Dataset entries
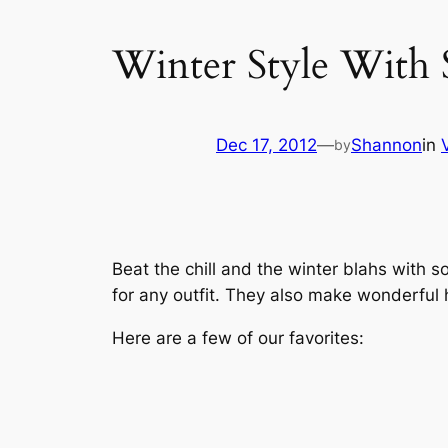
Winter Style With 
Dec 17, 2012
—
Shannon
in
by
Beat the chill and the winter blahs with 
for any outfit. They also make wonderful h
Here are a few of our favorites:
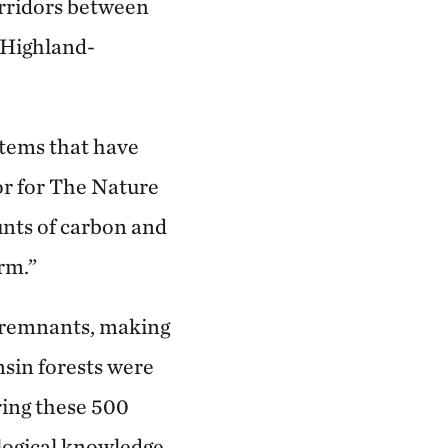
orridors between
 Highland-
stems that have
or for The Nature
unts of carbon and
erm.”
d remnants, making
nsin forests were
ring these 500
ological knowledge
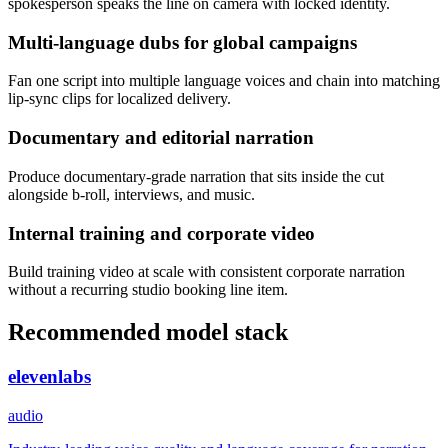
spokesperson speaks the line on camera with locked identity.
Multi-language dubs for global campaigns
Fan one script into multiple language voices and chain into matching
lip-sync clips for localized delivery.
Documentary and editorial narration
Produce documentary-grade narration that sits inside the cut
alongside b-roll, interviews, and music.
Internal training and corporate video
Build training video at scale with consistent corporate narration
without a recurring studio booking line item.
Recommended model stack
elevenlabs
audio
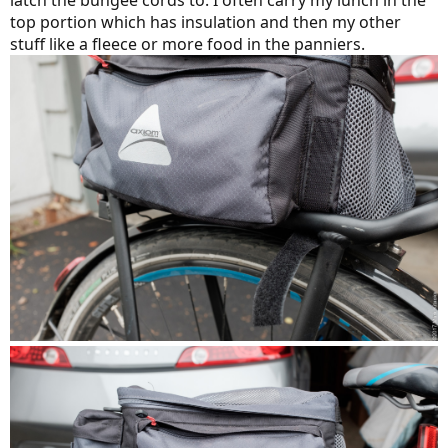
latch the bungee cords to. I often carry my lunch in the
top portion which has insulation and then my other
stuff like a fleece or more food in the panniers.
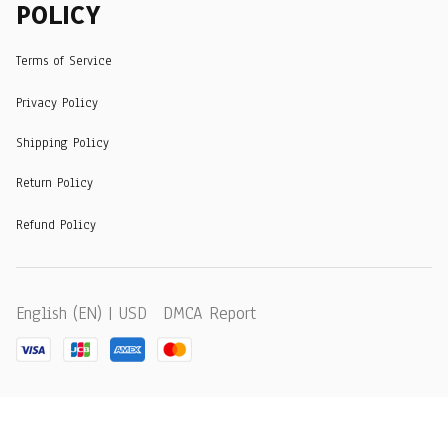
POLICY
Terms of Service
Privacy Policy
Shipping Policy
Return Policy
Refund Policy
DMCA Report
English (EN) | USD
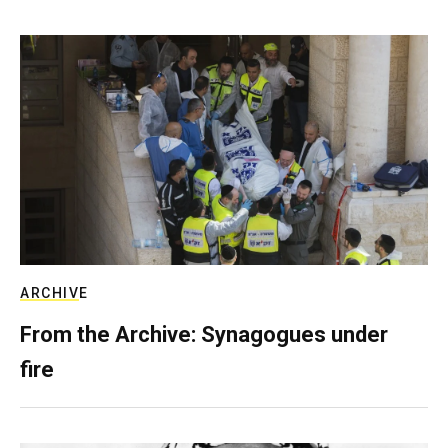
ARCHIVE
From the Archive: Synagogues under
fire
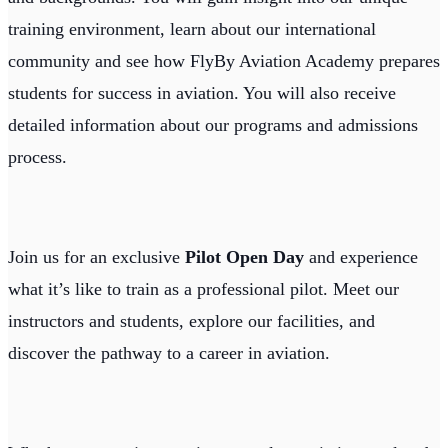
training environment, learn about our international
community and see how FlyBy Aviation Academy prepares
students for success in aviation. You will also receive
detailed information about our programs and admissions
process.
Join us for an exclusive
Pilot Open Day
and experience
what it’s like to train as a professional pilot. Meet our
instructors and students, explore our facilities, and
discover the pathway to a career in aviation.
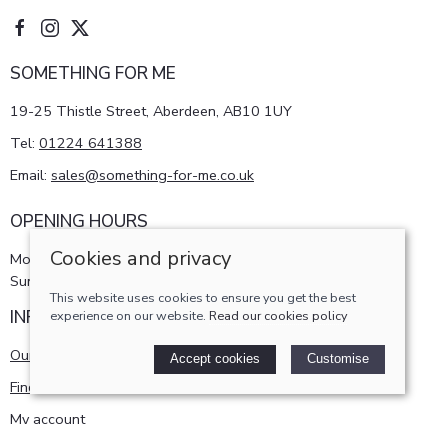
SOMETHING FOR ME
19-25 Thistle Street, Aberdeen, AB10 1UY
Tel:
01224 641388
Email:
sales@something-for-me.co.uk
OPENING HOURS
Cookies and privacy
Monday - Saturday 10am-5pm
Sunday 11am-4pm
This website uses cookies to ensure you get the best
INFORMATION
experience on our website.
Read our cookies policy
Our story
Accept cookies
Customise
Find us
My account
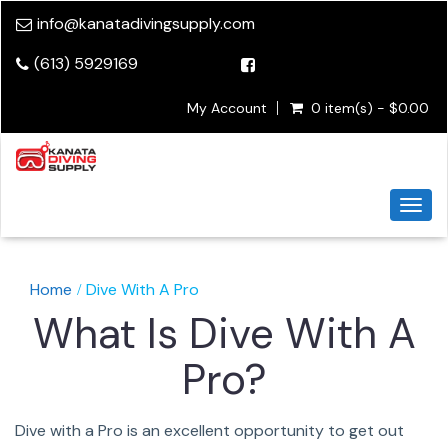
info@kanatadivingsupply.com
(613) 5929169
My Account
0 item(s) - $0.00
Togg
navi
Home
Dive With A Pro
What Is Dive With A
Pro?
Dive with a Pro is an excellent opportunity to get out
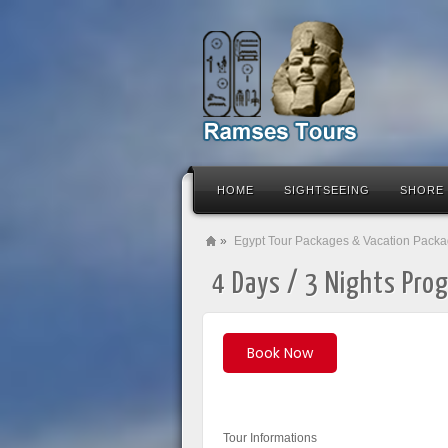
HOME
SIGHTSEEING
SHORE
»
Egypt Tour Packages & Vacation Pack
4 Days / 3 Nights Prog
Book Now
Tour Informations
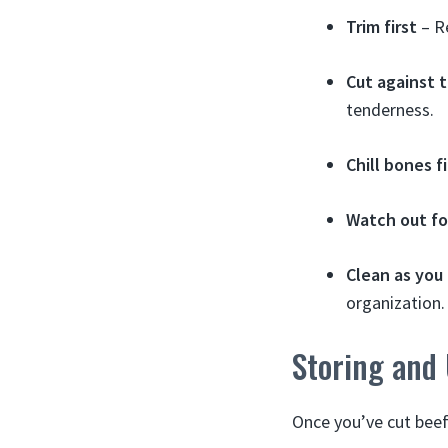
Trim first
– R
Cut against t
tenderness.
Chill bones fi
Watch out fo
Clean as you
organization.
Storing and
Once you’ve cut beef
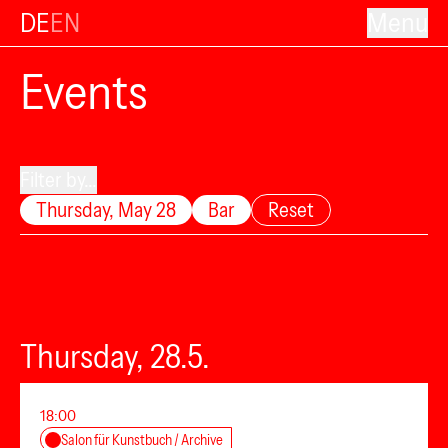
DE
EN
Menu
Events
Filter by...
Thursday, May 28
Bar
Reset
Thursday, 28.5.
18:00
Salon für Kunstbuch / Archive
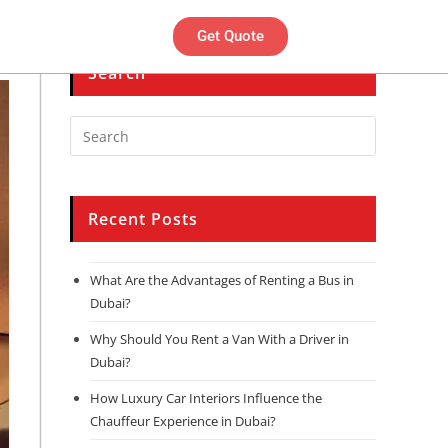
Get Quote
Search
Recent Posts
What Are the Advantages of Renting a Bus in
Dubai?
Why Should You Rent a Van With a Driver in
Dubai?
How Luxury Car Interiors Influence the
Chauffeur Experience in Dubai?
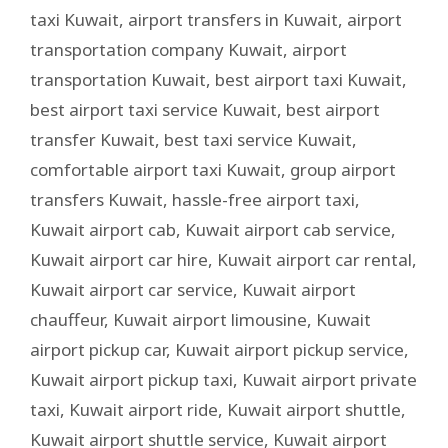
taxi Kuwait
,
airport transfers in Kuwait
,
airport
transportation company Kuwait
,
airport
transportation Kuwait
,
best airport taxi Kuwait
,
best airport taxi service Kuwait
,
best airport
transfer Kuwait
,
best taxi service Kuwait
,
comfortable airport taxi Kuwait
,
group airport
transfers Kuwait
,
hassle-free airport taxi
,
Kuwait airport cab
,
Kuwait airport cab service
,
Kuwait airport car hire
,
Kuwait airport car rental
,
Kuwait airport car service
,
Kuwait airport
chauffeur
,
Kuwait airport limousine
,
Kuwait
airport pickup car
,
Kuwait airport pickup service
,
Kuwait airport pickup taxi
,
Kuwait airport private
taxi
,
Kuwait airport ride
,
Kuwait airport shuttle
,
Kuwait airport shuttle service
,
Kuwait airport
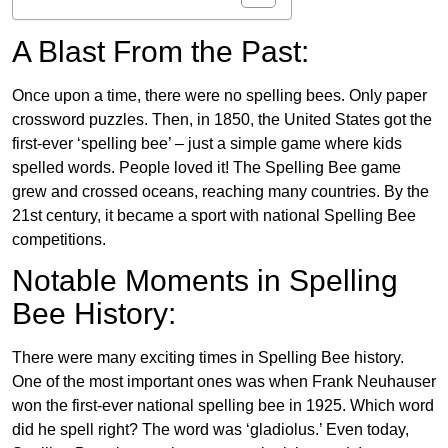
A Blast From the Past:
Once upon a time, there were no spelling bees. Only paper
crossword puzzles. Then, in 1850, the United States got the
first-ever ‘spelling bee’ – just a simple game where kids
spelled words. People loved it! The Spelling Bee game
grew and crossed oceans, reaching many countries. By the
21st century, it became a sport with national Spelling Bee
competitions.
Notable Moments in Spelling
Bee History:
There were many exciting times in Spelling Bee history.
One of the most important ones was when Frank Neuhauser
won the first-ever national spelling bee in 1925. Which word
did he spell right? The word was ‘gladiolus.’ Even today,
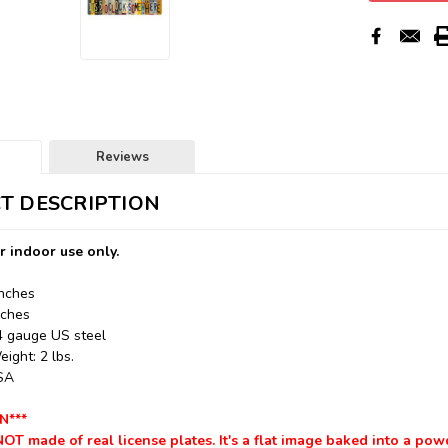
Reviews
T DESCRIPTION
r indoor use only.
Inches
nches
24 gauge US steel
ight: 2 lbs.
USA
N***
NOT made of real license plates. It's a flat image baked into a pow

> BRIEF
Please write every line above out exactly as given, except for any pictures.

> SOLUTION
Winter Style With 
Dec 17, 2012
—
Shannon
in
by
Beat the chill and the winter blahs with 
for any outfit. They also make wonderful h
Here are a few of our favorites:
orridors between
 Highland-
stems that have
or for The Nature
unts of carbon and
erm.”
d remnants, making
nsin forests were
ring these 500
ological knowledge
spokesperson speaks the line on camera with locked identity.
Multi-language dubs for global campaigns
Fan one script into multiple language voices and chain into matching
lip-sync clips for localized delivery.
Documentary and editorial narration
Produce documentary-grade narration that sits inside the cut
alongside b-roll, interviews, and music.
Internal training and corporate video
Build training video at scale with consistent corporate narration
without a recurring studio booking line item.
Recommended model stack
elevenlabs
audio
latch the bungee cords to. I often carry my lunch in the
top portion which has insulation and then my other
stuff like a fleece or more food in the panniers.
POLICY
Terms of Service
Privacy Policy
Shipping Policy
Return Policy
Refund Policy
DMCA Report
English (EN) | USD
ARCHIVE
From the Archive: Synagogues under
fire
training environment, learn about our international
community and see how FlyBy Aviation Academy prepares
students for success in aviation. You will also receive
detailed information about our programs and admissions
process.
Join us for an exclusive
Pilot Open Day
and experience
what it’s like to train as a professional pilot. Meet our
instructors and students, explore our facilities, and
discover the pathway to a career in aviation.
SOMETHING FOR ME
19-25 Thistle Street, Aberdeen, AB10 1UY
Tel:
01224 641388
Email:
sales@something-for-me.co.uk
OPENING HOURS
Cookies and privacy
Monday - Saturday 10am-5pm
Sunday 11am-4pm
This website uses cookies to ensure you get the best
INFORMATION
experience on our website.
Read our cookies policy
Our story
Accept cookies
Customise
Find us
My account
info@kanatadivingsupply.com
(613) 5929169
My Account
0 item(s) - $0.00
Togg
navi
Home
Dive With A Pro
What Is Dive With A
Pro?
Dive with a Pro is an excellent opportunity to get out
HOME
SIGHTSEEING
SHORE
»
Egypt Tour Packages & Vacation Pack
4 Days / 3 Nights Prog
Book Now
Tour Informations
Trim first
– R
Cut against t
tenderness.
Chill bones fi
Watch out fo
Clean as you
organization.
Storing and
Once you’ve cut beef
DE
EN
Menu
Events
Filter by...
Thursday, May 28
Bar
Reset
Thursday, 28.5.
18:00
Salon für Kunstbuch / Archive
Get Quote
Search
Recent Posts
What Are the Advantages of Renting a Bus in
Dubai?
Why Should You Rent a Van With a Driver in
Dubai?
How Luxury Car Interiors Influence the
Chauffeur Experience in Dubai?
taxi Kuwait
,
airport transfers in Kuwait
,
airport
transportation company Kuwait
,
airport
transportation Kuwait
,
best airport taxi Kuwait
,
best airport taxi service Kuwait
,
best airport
transfer Kuwait
,
best taxi service Kuwait
,
comfortable airport taxi Kuwait
,
group airport
transfers Kuwait
,
hassle-free airport taxi
,
Kuwait airport cab
,
Kuwait airport cab service
,
Kuwait airport car hire
,
Kuwait airport car rental
,
Kuwait airport car service
,
Kuwait airport
chauffeur
,
Kuwait airport limousine
,
Kuwait
airport pickup car
,
Kuwait airport pickup service
,
Kuwait airport pickup taxi
,
Kuwait airport private
taxi
,
Kuwait airport ride
,
Kuwait airport shuttle
,
Kuwait airport shuttle service
,
Kuwait airport
A Blast From the Past:
Once upon a time, there were no spelling bees. Only paper
crossword puzzles. Then, in 1850, the United States got the
first-ever ‘spelling bee’ – just a simple game where kids
spelled words. People loved it! The Spelling Bee game
grew and crossed oceans, reaching many countries. By the
21st century, it became a sport with national Spelling Bee
competitions.
Notable Moments in Spelling
Bee History:
There were many exciting times in Spelling Bee history.
One of the most important ones was when Frank Neuhauser
won the first-ever national spelling bee in 1925. Which word
did he spell right? The word was ‘gladiolus.’ Even today,
Reviews
T DESCRIPTION
r indoor use only.
Inches
nches
24 gauge US steel
ight: 2 lbs.
USA
N***
NOT made of real license plates. It's a flat image baked into a pow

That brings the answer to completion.